### EXCERPTED RECORDS
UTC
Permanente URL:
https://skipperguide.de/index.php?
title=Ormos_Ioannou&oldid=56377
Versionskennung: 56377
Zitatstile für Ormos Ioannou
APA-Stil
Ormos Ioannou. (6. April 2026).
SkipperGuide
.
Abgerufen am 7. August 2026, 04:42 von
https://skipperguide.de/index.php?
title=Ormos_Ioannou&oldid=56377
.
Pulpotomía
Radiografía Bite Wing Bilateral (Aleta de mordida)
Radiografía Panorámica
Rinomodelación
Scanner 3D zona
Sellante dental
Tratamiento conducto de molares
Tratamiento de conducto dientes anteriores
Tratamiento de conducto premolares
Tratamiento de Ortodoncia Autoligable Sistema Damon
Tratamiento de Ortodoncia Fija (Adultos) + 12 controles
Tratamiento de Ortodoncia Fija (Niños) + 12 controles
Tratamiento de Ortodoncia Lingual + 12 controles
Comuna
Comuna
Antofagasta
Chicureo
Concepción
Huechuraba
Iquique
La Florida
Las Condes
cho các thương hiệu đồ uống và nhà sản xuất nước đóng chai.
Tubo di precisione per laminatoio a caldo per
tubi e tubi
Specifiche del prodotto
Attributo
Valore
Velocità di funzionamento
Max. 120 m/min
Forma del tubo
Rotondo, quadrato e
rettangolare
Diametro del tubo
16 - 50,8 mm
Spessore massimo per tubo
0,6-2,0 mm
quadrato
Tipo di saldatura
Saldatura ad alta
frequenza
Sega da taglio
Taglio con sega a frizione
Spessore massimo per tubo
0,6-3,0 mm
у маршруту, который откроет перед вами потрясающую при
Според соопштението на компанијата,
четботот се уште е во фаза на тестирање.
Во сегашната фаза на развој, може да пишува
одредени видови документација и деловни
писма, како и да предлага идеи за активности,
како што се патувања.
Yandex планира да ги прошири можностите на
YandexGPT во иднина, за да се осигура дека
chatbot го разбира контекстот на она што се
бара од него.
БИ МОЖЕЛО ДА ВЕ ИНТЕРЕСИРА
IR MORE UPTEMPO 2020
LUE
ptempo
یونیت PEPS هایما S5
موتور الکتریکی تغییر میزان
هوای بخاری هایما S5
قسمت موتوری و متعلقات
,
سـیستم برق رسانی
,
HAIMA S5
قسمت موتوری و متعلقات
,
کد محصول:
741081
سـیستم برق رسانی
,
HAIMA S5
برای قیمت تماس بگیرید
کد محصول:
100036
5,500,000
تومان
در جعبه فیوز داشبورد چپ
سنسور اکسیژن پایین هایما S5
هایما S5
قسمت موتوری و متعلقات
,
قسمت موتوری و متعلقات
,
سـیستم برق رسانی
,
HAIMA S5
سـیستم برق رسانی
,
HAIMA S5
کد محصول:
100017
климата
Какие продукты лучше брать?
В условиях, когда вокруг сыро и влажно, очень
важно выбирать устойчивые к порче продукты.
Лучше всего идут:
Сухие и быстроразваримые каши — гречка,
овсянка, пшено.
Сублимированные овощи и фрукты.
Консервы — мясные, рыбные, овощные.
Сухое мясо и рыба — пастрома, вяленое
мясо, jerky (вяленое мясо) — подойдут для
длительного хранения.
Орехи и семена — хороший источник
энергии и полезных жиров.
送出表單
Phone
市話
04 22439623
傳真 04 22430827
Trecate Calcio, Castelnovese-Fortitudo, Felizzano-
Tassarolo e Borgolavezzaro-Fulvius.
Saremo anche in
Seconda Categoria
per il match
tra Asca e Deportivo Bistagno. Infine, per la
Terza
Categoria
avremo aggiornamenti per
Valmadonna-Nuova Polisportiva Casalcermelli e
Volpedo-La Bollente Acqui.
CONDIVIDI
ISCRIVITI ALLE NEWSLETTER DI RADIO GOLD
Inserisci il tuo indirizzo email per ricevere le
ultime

### EXERCISE
Nothing in the entries should be left out; please reproduce them all exactly.

### RESULT OF THIS TASK
UTC
Permanente URL:
https://skipperguide.de/index.php?
title=Ormos_Ioannou&oldid=56377
Versionskennung: 56377
Zitatstile für Ormos Ioannou
APA-Stil
Ormos Ioannou. (6. April 2026).
SkipperGuide
.
Abgerufen am 7. August 2026, 04:42 von
https://skipperguide.de/index.php?
title=Ormos_Ioannou&oldid=56377
.
Pulpotomía
Radiografía Bite Wing Bilateral (Aleta de mordida)
Radiografía Panorámica
Rinomodelación
Scanner 3D zona
Sellante dental
Tratamiento conducto de molares
Tratamiento de conducto dientes anteriores
Tratamiento de conducto premolares
Tratamiento de Ortodoncia Autoligable Sistema Damon
Tratamiento de Ortodoncia Fija (Adultos) + 12 controles
Tratamiento de Ortodoncia Fija (Niños) + 12 controles
Tratamiento de Ortodoncia Lingual + 12 controles
Comuna
Comuna
Antofagasta
Chicureo
Concepción
Huechuraba
Iquique
La Florida
Las Condes
cho các thương hiệu đồ uống và nhà sản xuất nước đóng chai.
Tubo di precisione per laminatoio a caldo per
tubi e tubi
Specifiche del prodotto
Attributo
Valore
Velocità di funzionamento
Max. 120 m/min
Forma del tubo
Rotondo, quadrato e
rettangolare
Diametro del tubo
16 - 50,8 mm
Spessore massimo per tubo
0,6-2,0 mm
quadrato
Tipo di saldatura
Saldatura ad alta
frequenza
Sega da taglio
Taglio con sega a frizione
Spessore massimo per tubo
0,6-3,0 mm
у маршруту, который откроет перед вами потрясающую при
Според соопштението на компанијата,
четботот се уште е во фаза на тестирање.
Во сегашната фаза на развој, може да пишува
одредени видови документација и деловни
писма, како и да предлага идеи за активности,
како што се патувања.
Yandex планира да ги прошири можностите на
YandexGPT во иднина, за да се осигура дека
chatbot го разбира контекстот на она што се
бара од него.
БИ МОЖЕЛО ДА ВЕ ИНТЕРЕСИРА
IR MORE UPTEMPO 2020
LUE
ptempo
یونیت PEPS هایما S5
موتور الکتریکی تغییر میزان
هوای بخاری هایما S5
قسمت موتوری و متعلقات
,
سـیستم برق رسانی
,
HAIMA S5
قسمت موتوری و متعلقات
,
کد محصول:
741081
سـیستم برق رسانی
,
HAIMA S5
برای قیمت تماس بگیرید
کد محصول:
100036
5,500,000
تومان
در جعبه فیوز داشبورد چپ
سنسور اکسیژن پایین هایما S5
هایما S5
قسمت موتوری و متعلقات
,
قسمت موتوری و متعلقات
,
سـیستم برق رسانی
,
HAIMA S5
سـیستم برق رسانی
,
HAIMA S5
کد محصول:
100017
климата
Какие продукты лучше брать?
В условиях, когда вокруг сыро и влажно, очень
важно выбирать устойчивые к порче продукты.
Лучше всего идут:
Сухие и быстроразваримые каши — гречка,
овсянка, пшено.
Сублимированные овощи и фрукты.
Консервы — мясные, рыбные, овощные.
Сухое мясо и рыба — пастрома, вяленое
мясо, jerky (вяленое мясо) — подойдут для
длительного хранения.
Орехи и семена — хороший источник
энергии и полезных жиров.
送出表單
Phone
市話
04 22439623
傳真 04 22430827
Trecate Calcio, Castelnovese-Fortitudo, Felizzano-
Tassarolo e Borgolavezzaro-Fulvius.
Saremo anche in
Seconda Categoria
per il match
tra Asca e Deportivo Bistagno. Infine, per la
Terza
Categoria
avremo aggiornamenti per
Valmadonna-Nuova Polisportiva Casalcermelli e
Volpedo-La Bollente Acqui.
CONDIVIDI
ISCRIVITI ALLE NEWSLETTER DI RADIO GOLD
Inserisci il tuo indirizzo email per ricevere le
ultime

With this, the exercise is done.